▸ Exercise goal: Please give back the listing below word for word and drop any images.

Top of Data extracts

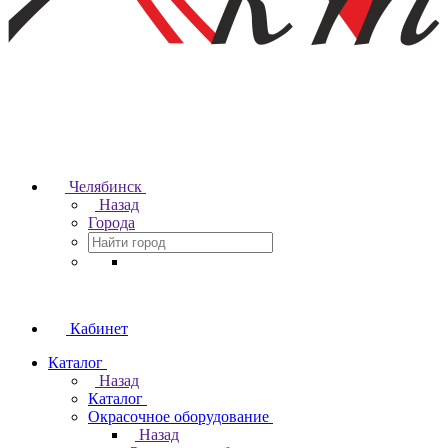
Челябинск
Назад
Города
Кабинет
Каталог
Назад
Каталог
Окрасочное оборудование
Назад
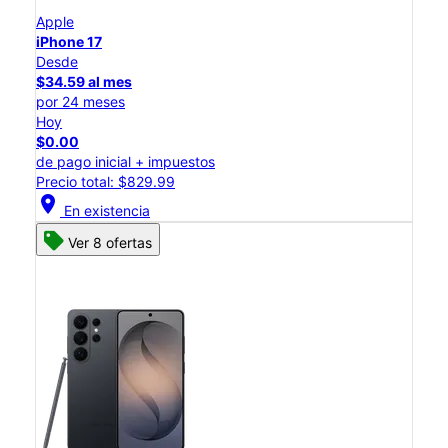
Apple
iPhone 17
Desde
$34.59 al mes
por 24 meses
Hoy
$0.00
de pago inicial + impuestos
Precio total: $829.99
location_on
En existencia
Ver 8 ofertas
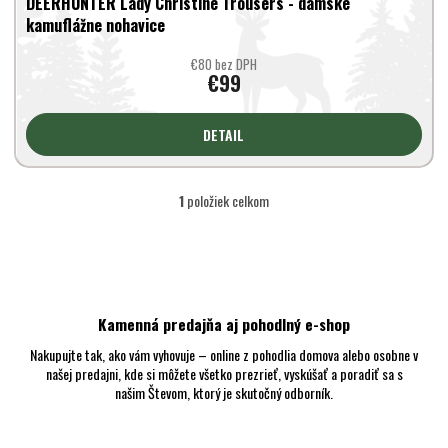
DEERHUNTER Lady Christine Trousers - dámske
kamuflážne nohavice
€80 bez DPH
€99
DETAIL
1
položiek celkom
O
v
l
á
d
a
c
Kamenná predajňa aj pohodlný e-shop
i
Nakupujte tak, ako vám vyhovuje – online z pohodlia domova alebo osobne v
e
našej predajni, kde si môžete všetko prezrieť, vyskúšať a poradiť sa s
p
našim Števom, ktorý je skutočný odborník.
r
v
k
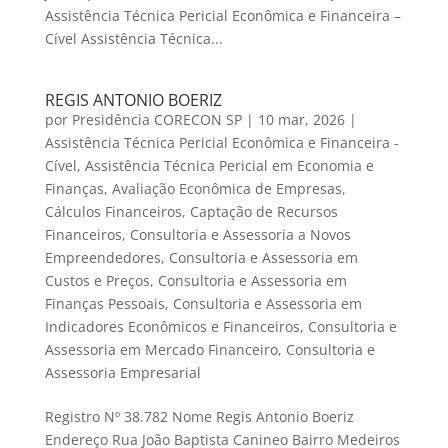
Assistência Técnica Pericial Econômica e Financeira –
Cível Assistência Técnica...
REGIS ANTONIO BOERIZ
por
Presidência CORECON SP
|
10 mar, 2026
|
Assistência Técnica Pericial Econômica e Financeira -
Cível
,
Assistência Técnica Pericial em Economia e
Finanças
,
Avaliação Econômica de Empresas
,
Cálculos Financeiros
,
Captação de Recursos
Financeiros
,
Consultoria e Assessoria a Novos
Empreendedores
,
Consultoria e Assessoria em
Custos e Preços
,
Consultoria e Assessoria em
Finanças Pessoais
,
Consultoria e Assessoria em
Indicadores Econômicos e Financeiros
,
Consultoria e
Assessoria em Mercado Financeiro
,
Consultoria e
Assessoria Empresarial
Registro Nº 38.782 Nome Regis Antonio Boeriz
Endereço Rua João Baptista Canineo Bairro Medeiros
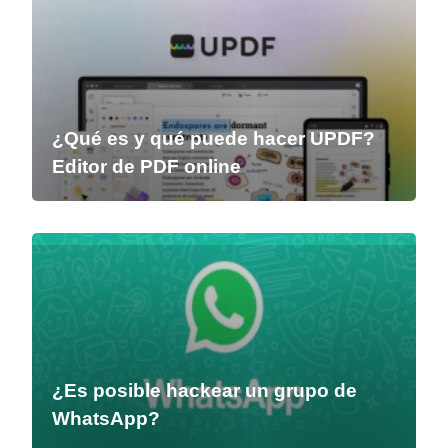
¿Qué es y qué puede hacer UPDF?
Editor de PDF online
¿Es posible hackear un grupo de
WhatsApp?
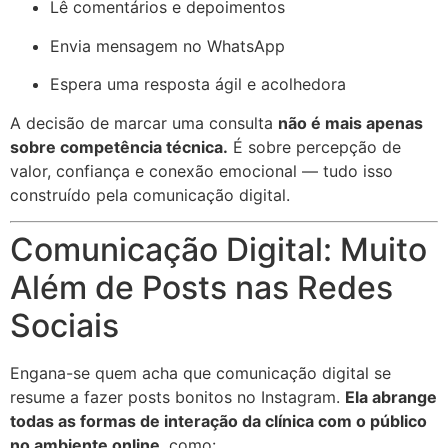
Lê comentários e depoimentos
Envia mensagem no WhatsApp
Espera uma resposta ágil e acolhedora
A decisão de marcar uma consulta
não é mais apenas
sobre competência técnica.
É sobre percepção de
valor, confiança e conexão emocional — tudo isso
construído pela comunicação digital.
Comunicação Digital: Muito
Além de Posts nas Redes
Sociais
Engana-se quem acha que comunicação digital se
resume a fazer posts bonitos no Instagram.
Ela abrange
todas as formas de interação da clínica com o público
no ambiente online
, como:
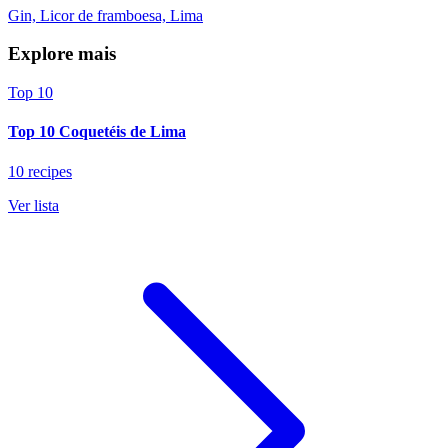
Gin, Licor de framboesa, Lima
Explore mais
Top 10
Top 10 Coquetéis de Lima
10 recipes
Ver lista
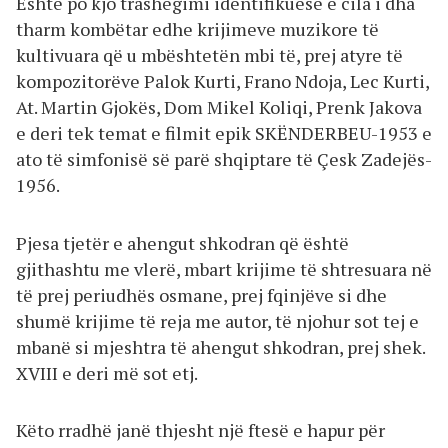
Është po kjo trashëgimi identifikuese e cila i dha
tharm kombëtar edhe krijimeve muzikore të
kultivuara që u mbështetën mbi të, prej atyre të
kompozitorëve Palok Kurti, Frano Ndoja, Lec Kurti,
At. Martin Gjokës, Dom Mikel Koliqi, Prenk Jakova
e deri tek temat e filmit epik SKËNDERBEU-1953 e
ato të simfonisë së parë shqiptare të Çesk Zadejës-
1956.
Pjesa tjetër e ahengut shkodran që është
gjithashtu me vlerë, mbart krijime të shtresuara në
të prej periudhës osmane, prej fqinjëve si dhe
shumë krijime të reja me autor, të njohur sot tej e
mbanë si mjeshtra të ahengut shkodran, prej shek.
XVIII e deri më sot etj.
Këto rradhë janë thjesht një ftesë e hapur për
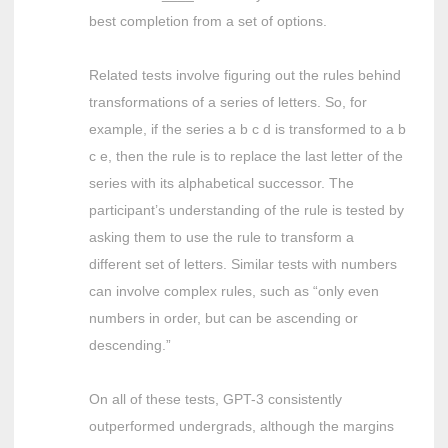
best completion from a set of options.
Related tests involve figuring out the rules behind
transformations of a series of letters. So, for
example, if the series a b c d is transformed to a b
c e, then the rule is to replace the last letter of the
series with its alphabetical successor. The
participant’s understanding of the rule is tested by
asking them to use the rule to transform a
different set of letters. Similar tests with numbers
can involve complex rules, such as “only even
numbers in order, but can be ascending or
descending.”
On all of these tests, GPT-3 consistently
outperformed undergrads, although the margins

Bottom of Data extracts

▸ Result of the task:
Челябинск
Назад
Города
Кабинет
Каталог
Назад
Каталог
Окрасочное оборудование
Назад
Apple
iPhone 17
Desde
$34.59 al mes
por 24 meses
Hoy
$0.00
de pago inicial + impuestos
Precio total: $829.99
location_on
En existencia
Ver 8 ofertas
DEERHUNTER Lady Christine Trousers - dámske
kamuflážne nohavice
€80 bez DPH
€99
DETAIL
1
položiek celkom
O
v
l
á
d
a
c
Kamenná predajňa aj pohodlný e-shop
i
Nakupujte tak, ako vám vyhovuje – online z pohodlia domova alebo osobne v
e
našej predajni, kde si môžete všetko prezrieť, vyskúšať a poradiť sa s
p
našim Števom, ktorý je skutočný odborník.
r
v
k
Assistência Técnica Pericial Econômica e Financeira –
Cível Assistência Técnica...
REGIS ANTONIO BOERIZ
por
Presidência CORECON SP
|
10 mar, 2026
|
Assistência Técnica Pericial Econômica e Financeira -
Cível
,
Assistência Técnica Pericial em Economia e
Finanças
,
Avaliação Econômica de Empresas
,
Cálculos Financeiros
,
Captação de Recursos
Financeiros
,
Consultoria e Assessoria a Novos
Empreendedores
,
Consultoria e Assessoria em
Custos e Preços
,
Consultoria e Assessoria em
Finanças Pessoais
,
Consultoria e Assessoria em
Indicadores Econômicos e Financeiros
,
Consultoria e
Assessoria em Mercado Financeiro
,
Consultoria e
Assessoria Empresarial
Registro Nº 38.782 Nome Regis Antonio Boeriz
Endereço Rua João Baptista Canineo Bairro Medeiros
¿Qué es y qué puede hacer UPDF?
Editor de PDF online
¿Es posible hackear un grupo de
WhatsApp?
Lê comentários e depoimentos
Envia mensagem no WhatsApp
Espera uma resposta ágil e acolhedora
A decisão de marcar uma consulta
não é mais apenas
sobre competência técnica.
É sobre percepção de
valor, confiança e conexão emocional — tudo isso
construído pela comunicação digital.
Comunicação Digital: Muito
Além de Posts nas Redes
Sociais
Engana-se quem acha que comunicação digital se
resume a fazer posts bonitos no Instagram.
Ela abrange
todas as formas de interação da clínica com o público
no ambiente online
, como:
Gin, Licor de framboesa, Lima
Explore mais
Top 10
Top 10 Coquetéis de Lima
10 recipes
Ver lista
Është po kjo trashëgimi identifikuese e cila i dha
tharm kombëtar edhe krijimeve muzikore të
kultivuara që u mbështetën mbi të, prej atyre të
kompozitorëve Palok Kurti, Frano Ndoja, Lec Kurti,
At. Martin Gjokës, Dom Mikel Koliqi, Prenk Jakova
e deri tek temat e filmit epik SKËNDERBEU-1953 e
ato të simfonisë së parë shqiptare të Çesk Zadejës-
1956.
Pjesa tjetër e ahengut shkodran që është
gjithashtu me vlerë, mbart krijime të shtresuara në
të prej periudhës osmane, prej fqinjëve si dhe
shumë krijime të reja me autor, të njohur sot tej e
mbanë si mjeshtra të ahengut shkodran, prej shek.
XVIII e deri më sot etj.
Këto rradhë janë thjesht një ftesë e hapur për
best completion from a set of options.
Related tests involve figuring out the rules behind
transformations of a series of letters. So, for
example, if the series a b c d is transformed to a b
c e, then the rule is to replace the last letter of the
series with its alphabetical successor. The
participant’s understanding of the rule is tested by
asking them to use the rule to transform a
different set of letters. Similar tests with numbers
can involve complex rules, such as “only even
numbers in order, but can be ascending or
descending.”
On all of these tests, GPT-3 consistently
outperformed undergrads, although the margins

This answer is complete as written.